Dennis Hopper
Born: May 17 1936
Where: Dodge City, Kansas, USA
Few actors have weathered Hollywood's professional highs and drug and booze-cursed lows to emerge as relatively unscathed as Dennis Hopper.
From his early appearances with live-fast-die-young legend James Dean, whom he regarded as his bolshie mentor, directors had him pegged as "difficult".
(Louis B Mayer had him kicked off the MGM set after Hopper took exception to comments about his ability fo play Shakespeare).
His uncompromising, not to say stroppy, attitude led to a barren B-movie spell before he answered his detractors by directing and starring in the counter-culture classic Easy Rider.
Then it all went pear-shaped again thanks to booze and dope only for Hopper to return to the fray courtesy of David Lynch in the cult favourite Blue Velvet.
The final chapter of his career has seen him cornering villainous character roles in the good (Speed) and the not so good (Waterworld).

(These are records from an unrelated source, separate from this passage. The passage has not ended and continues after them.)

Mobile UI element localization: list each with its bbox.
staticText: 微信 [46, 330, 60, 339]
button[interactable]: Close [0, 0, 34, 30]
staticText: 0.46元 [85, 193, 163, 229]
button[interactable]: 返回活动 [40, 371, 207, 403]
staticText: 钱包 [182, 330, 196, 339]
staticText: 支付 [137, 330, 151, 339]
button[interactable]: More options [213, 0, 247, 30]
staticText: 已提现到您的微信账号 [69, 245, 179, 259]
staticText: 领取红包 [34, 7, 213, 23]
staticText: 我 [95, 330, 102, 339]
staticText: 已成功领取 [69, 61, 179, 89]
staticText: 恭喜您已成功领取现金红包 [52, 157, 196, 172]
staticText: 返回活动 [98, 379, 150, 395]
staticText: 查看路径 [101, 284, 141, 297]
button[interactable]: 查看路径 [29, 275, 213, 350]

Outside movies, he confounds his critics as a well-regarded photographer (his work has been shown from America to Japan) and collector of modern art.
The son of Jay and Marjorie Hopper, he was voted the student "most likely to succeed" at San Diego's Helix High School.
(he had earlier been taught art as a youngster in Kansas City by renowned American painter Thomas Hart Benton).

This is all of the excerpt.